Es ist so schön, dass es Michael Chabon gibt. Er ist einer dieser großen amerikanischen Erzähler, bei denen sich bei jedem neuen Roman noch vor dem ersten Umblättern der Seiten wohlige Vorfreude einstellt. Weil man weiß, man kann wieder über hunderte von Seiten hinweg abtauchen. Sich bedingungslos von Figuren, Handlungssträngen und Ideen mitnehmen lassen. Vielleicht kommt es daher, dass Michael Chabon selbst ein ziemlich begeisterungsfähiger Typ zu sein scheint. Wie er in seinem Vorgängerroman „Telegraph Avenue“ über Musik und vor allem über Vinyl schreibt, das kann man nur wenn man diese Leidenschaft am eigenen Leib spürt. Sein mit dem Pulitzer Preis ausgezeichneter Roman „Die unglaublichen Abenteuer von Kavalier und Clay“ erzählt die Geschichte zweier jüdischer Cousins und deren Einfluss auf die Entwicklung der Comic-Industrie in den 40er Jahren. Mit Leidenschaft, Elan, Hintergrundwissen und den für Michael Chabon typischen Humor. Er ist ein wahrer Nerd im besten Sinne, wenn es um popkulturelles Wissen und Referenzen geht.

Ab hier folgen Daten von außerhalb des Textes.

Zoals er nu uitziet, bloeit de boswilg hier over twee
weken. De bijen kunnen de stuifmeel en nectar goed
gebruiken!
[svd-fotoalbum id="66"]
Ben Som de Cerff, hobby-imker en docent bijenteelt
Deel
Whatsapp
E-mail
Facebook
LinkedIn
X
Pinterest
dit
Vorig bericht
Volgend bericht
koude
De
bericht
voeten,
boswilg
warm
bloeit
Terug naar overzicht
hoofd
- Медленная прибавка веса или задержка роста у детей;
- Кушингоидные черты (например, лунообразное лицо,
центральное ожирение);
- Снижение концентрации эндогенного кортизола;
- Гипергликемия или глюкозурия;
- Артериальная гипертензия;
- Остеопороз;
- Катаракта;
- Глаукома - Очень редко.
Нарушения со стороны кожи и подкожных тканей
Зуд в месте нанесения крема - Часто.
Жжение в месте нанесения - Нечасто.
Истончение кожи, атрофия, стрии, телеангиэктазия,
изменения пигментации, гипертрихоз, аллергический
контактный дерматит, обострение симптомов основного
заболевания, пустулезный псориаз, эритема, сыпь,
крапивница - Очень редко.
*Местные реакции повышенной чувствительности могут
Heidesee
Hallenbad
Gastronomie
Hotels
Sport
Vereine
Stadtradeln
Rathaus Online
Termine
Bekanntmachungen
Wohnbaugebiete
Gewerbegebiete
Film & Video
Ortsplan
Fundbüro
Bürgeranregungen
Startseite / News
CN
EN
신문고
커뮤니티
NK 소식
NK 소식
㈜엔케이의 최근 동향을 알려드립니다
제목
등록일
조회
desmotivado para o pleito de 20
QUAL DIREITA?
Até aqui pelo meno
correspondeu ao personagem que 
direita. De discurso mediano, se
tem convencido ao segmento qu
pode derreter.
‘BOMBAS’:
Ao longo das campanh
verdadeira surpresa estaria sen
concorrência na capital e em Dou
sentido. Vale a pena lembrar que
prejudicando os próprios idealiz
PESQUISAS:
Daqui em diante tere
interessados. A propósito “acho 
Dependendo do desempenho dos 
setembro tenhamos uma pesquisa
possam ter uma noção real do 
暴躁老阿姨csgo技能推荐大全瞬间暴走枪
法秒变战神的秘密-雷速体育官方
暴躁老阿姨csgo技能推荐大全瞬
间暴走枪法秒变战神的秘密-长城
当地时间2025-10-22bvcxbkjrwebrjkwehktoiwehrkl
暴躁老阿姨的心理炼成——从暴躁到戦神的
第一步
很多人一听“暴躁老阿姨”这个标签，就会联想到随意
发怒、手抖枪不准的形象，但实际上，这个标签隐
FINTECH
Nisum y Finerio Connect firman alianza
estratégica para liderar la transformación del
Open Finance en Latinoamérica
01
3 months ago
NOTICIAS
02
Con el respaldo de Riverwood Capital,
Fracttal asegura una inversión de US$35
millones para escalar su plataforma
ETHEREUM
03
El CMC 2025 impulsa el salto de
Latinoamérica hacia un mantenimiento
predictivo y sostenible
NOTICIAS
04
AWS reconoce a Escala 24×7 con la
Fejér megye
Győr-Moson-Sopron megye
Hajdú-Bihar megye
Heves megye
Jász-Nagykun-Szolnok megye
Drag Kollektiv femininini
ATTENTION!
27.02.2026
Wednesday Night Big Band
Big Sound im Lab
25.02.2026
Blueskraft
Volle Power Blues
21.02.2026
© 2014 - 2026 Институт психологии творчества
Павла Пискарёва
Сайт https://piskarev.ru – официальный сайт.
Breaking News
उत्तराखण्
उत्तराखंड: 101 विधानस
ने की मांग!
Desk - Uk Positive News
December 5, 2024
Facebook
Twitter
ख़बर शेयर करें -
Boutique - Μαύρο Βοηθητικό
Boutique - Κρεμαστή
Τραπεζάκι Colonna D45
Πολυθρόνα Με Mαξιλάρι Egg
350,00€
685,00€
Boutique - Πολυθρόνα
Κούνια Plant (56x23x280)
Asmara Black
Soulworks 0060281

Sein neuestes Werk „Moonglow“ nimmt sich wieder einem Thema an, das einem, so liegt es in der Natur der Dinge, nah gehen muss: die eigene Familie. Er rekonstruiert die Lebensgeschichte seines Großvaters mütterlicherseits, anhand von Erinnerungen und Anekdoten, die jener Großvater unter dem Einfluss von Schmerzmedikamenten, den nahen Tod vor Augen, ihm auf dem Sterbebett erzählt hat. Dass es sich nicht um klassische, faktisch verbriefte Memoiren handelt, macht Chabon gleich zu Anfang deutlich:

„Beim Schreiben dieser Memoiren habe ich mich an die Fakten gehalten, es sei denn, sie wollten sich einfach nicht der Erinnerung, dem dichterischen Willen oder der Wahrheit, ich ich sie gerne verstehe, beugen.“ Wo er sich Freiheiten erlaubt habe, sei dies „mit der entsprechenden Hemmungslosigkeit“ geschehen.

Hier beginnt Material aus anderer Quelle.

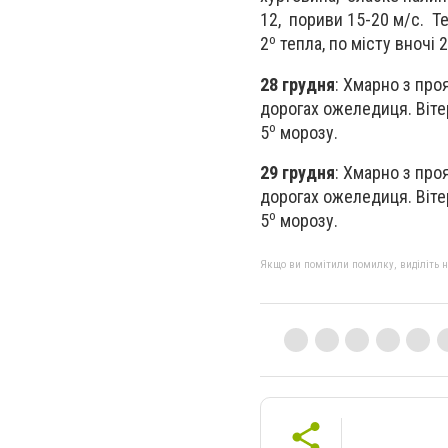
12, пориви 15-20 м/с. Т
о
2
тепла, по місту вночі 
28 грудня
: Хмарно з про
дорогах ожеледиця. Вітер
о
5
морозу.
29 грудня
: Хмарно з про
дорогах ожеледиця. Вітер
о
5
морозу.
Якщо ви помітили помилку, виділіть нео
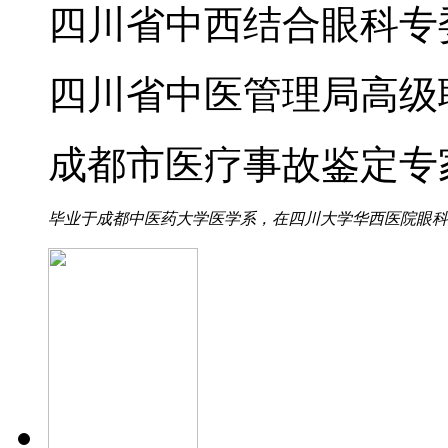
四川省中西结合眼科专
四川省中医管理局高级
成都市医疗事故鉴定专
毕业于成都中医药大学医学系，在四川大学华西医院眼科进修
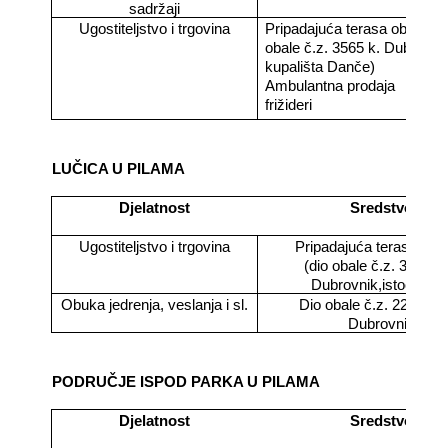
sadržaji
Ugostiteljstvo i trgovina
Pripadajuća terasa objekta(
obale č.z. 3565 k. Dubrovnik
kupališta Danče)
Ambulantna prodaja
frižideri
LUČICA U PILAMA
Djelatnost
Sredstvo
Ugostiteljstvo i trgovina
Pripadajuća terasa obj
(dio obale č.z. 3636 k.
Dubrovnik,istočni dio
Obuka jedrenja, veslanja i sl.
Dio obale č.z. 2297/1 k
Dubrovnik
PODRUČJE ISPOD PARKA U PILAMA
Djelatnost
Sredstvo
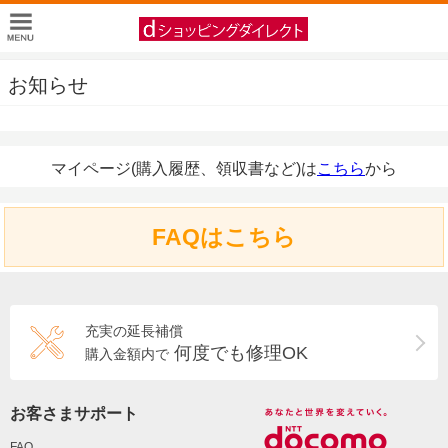
お知らせ
マイページ(購入履歴、領収書など)は
こちら
から
FAQはこちら
充実の延長補償
何度でも修理OK
購入金額内で
お客さまサポート
FAQ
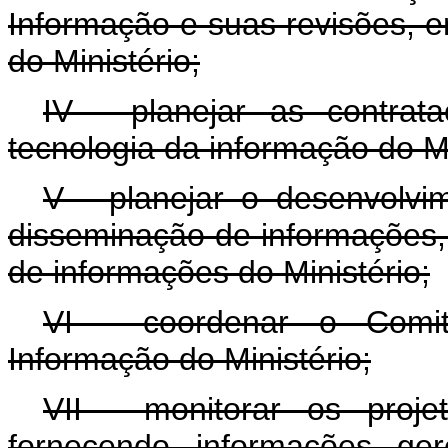
Informação e suas revisões, 
do Ministério;
IV - planejar as contrat
tecnologia da informação do Mi
V - planejar o desenvolvi
disseminação de informações,
de informações do Ministério;
VI - coordenar o Comit
Informação do Ministério;
VII - monitorar os proje
fornecendo informações ger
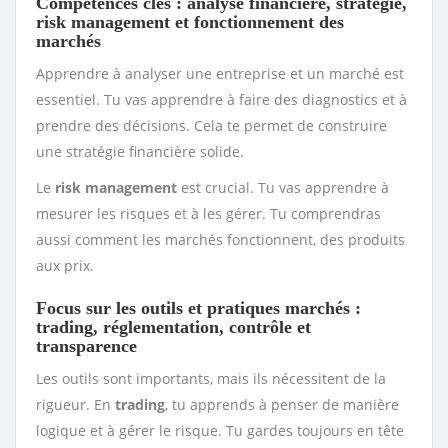
Compétences clés : analyse financière, stratégie,
risk management et fonctionnement des
marchés
Apprendre à analyser une entreprise et un marché est
essentiel. Tu vas apprendre à faire des diagnostics et à
prendre des décisions. Cela te permet de construire
une stratégie financière solide.
Le
risk management
est crucial. Tu vas apprendre à
mesurer les risques et à les gérer. Tu comprendras
aussi comment les marchés fonctionnent, des produits
aux prix.
Focus sur les outils et pratiques marchés :
trading, réglementation, contrôle et
transparence
Les outils sont importants, mais ils nécessitent de la
rigueur. En
trading
, tu apprends à penser de manière
logique et à gérer le risque. Tu gardes toujours en tête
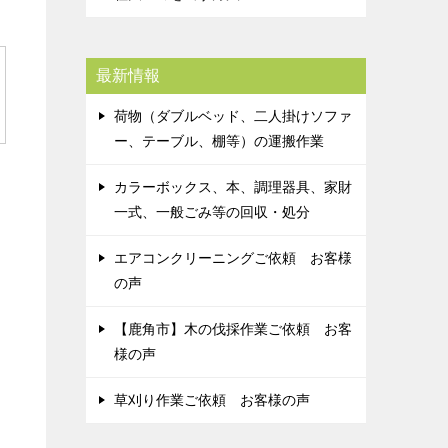
最新情報
荷物（ダブルベッド、二人掛けソファ
ー、テーブル、棚等）の運搬作業
カラーボックス、本、調理器具、家財
一式、一般ごみ等の回収・処分
エアコンクリーニングご依頼 お客様
の声
【鹿角市】木の伐採作業ご依頼 お客
様の声
草刈り作業ご依頼 お客様の声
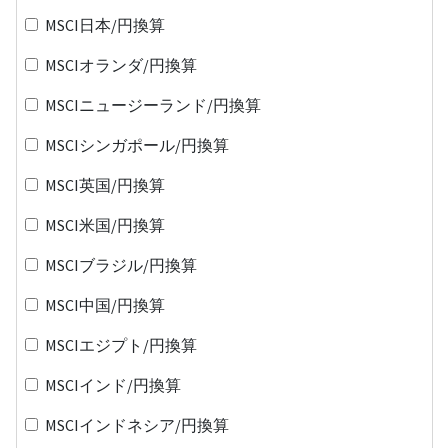
MSCI日本/円換算
MSCIオランダ/円換算
MSCIニュージーランド/円換算
MSCIシンガポール/円換算
MSCI英国/円換算
MSCI米国/円換算
MSCIブラジル/円換算
MSCI中国/円換算
MSCIエジプト/円換算
MSCIインド/円換算
MSCIインドネシア/円換算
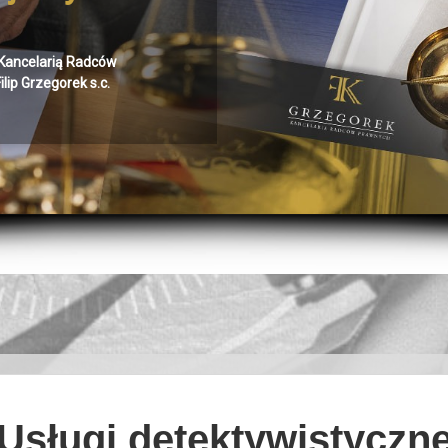
AJ SIĘ
Kancelarią Radców
lip Grzegorek s.c.
Usługi detektywistyczn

Die Geschichte beginnt mit einem Mordversuch. Als der Großvater seine Stelle in einer Firma, die Haarspangen aus Klaviersaiten herstellt verliert, versucht er, seinen Chef mit einem Telefonkabel zu erdrosseln, ein Vorhaben, das eine beherzt eingreifende Sekretärin mithilfe eines in die Schulter gestoßenen Brieföffners in letzter Sekunde vereitelt. Es ist nicht die letzte skurrile Szene, die wir in den folgenden 500 Seiten erleben dürfen. Jener Großvater war Spion im zweiten Weltkrieg, er liebt Raketen, weshalb er sich in Deutschland stationiert dem Ingenieur Wernher von Braun an die Fersen heftet. Er verliebt sich in eine Frau, Chabons Großmutter, die als Jüdin den zweiten Weltkrieg überlebt hat und bereits eine Tochter hat, Chabons Mutter, derer der Großvater sich als Vater annimmt.
Auch die Großmutter ist ein wichtiger Teil der Geschichte, sie leidet an psychischen Störungen, fühlt sich von einem gehäuteten Pferd verfolgt. Die Schrecken aus ihrer Vergangenheit bleiben weitestgehend im Dunkeln, in wieweit sie darüber selbst dem Großvater die Wahrheit erzählt hat, wissen wir nicht. Dadurch wirkt das Unheil aber nur noch größer.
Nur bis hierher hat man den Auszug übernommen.